Spectacular behavior

Passenger pigeons nested in colonies whose area could be measured in square kilometers. When naturalists described the sites they would mention that it was hard to find a branch that was not covered. And as a result, the pigeons traveled in gigantic groups, which was a considerable advantage in terms of protecting themselves from their natural predators more effectively. In seasonal movements that involved a short migration, the gatherings were spectacular. Writings from back then described these movements as swarms that darkened the sky and that could stretch over five kilometers.

Prized flesh

For a long time, Native peoples appreciated the meat from this bird and hunted it as small game. The resource seemed inexhaustible, but when Western colonists began to hunt with firearms and on a commercial scale, the situation took a tragic turn. Hunts involving miraculous numbers of birds, upwards of 30,000 birds taken by a single hunter, were recorded. A great number of young pigeons were also snatched from nests, which did great damage to the species’ reproductive success.

The tragic end

It took only 50 years of commercial hunting to seal the fate of the passenger pigeon. By the 1880s, the population was already commercially exhausted. At the start of the 1900s, 120 pigeons were recorded in captivity, but the conditions in which the birds were kept never allowed for their breeding. The last observation of a passenger pigeon in the wild in Canada dates from 1902.

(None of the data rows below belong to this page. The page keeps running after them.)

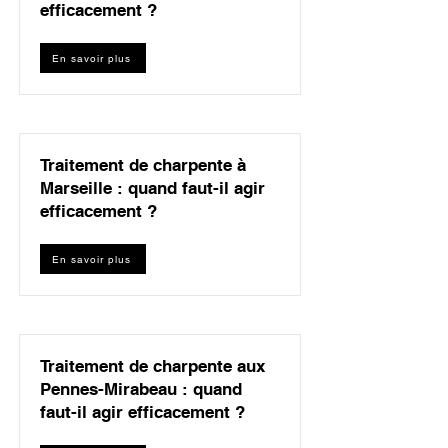
efficacement ?
En savoir plus
Traitement de charpente à
Marseille : quand faut-il agir
efficacement ?
En savoir plus
Traitement de charpente aux
Pennes-Mirabeau : quand
faut-il agir efficacement ?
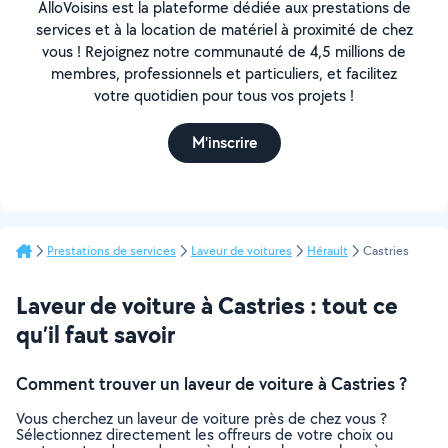
AlloVoisins est la plateforme dédiée aux prestations de
services et à la location de matériel à proximité de chez
vous ! Rejoignez notre communauté de 4,5 millions de
membres, professionnels et particuliers, et facilitez
votre quotidien pour tous vos projets !
M'inscrire
Prestations de services
Laveur de voitures
Hérault
Castries
Laveur de voiture à Castries : tout ce
qu’il faut savoir
Comment trouver un laveur de voiture à Castries ?
Vous cherchez un laveur de voiture près de chez vous ?
Sélectionnez directement les offreurs de votre choix ou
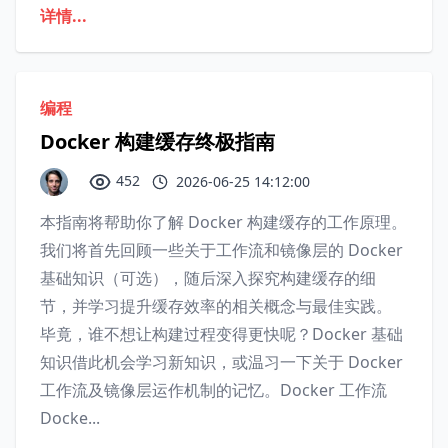
详情...
编程
Docker 构建缓存终极指南
452
2026-06-25 14:12:00
本指南将帮助你了解 Docker 构建缓存的工作原理。
我们将首先回顾一些关于工作流和镜像层的 Docker
基础知识（可选），随后深入探究构建缓存的细
节，并学习提升缓存效率的相关概念与最佳实践。
毕竟，谁不想让构建过程变得更快呢？Docker 基础
知识借此机会学习新知识，或温习一下关于 Docker
工作流及镜像层运作机制的记忆。Docker 工作流
Docke...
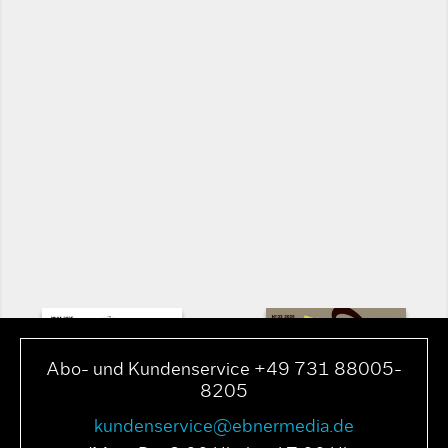
Abo- und Kundenservice +49 731 88005-
8205
kundenservice@ebnermedia.de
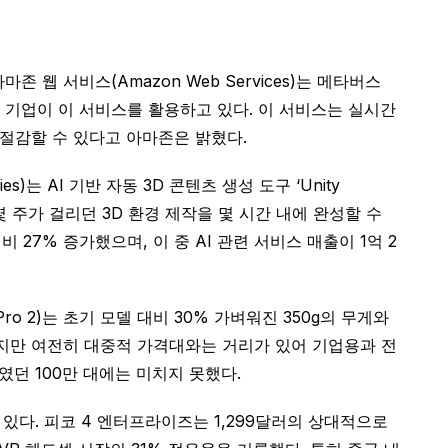
웹 서비스(Amazon Web Services)는 메타버스
 이상의 기업이 이 서비스를 활용하고 있다. 이 서비스는 실시간
 절감할 수 있다고 아마존은 밝혔다.
는 AI 기반 자동 3D 콘텐츠 생성 도구 ‘Unity
 주가 걸리던 3D 환경 제작을 몇 시간 내에 완성할 수
 27% 증가했으며, 이 중 AI 관련 서비스 매출이 1억 2
Pro 2)는 초기 모델 대비 30% 가벼워진 350g의 무게와
 하지만 여전히 대중적 가격대와는 거리가 있어 기업용과 전
였던 100만 대에는 미치지 못했다.
고 있다. 피코 4 엔터프라이즈는 1,299달러의 상대적으로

The heritage of that disappearance

At the time there was no way of measuring the state of the population, any more than there was to preserve the habitat and exploit the resource in a sustainable way. In 1916, shortly after the disappearance of the passenger pigeon, the signing of a Canada–U.S. treaty prohibited the commercial exploitation of birds in the wild. That measure led to the restoration of the populations of a number of species of duck, heron, tern and shorebirds. And even if the law on migratory birds is still in effect today, it’s important that we continue our efforts at protecting the territory and habitat diversity if we’re to ensure the conservation of our avian heritage.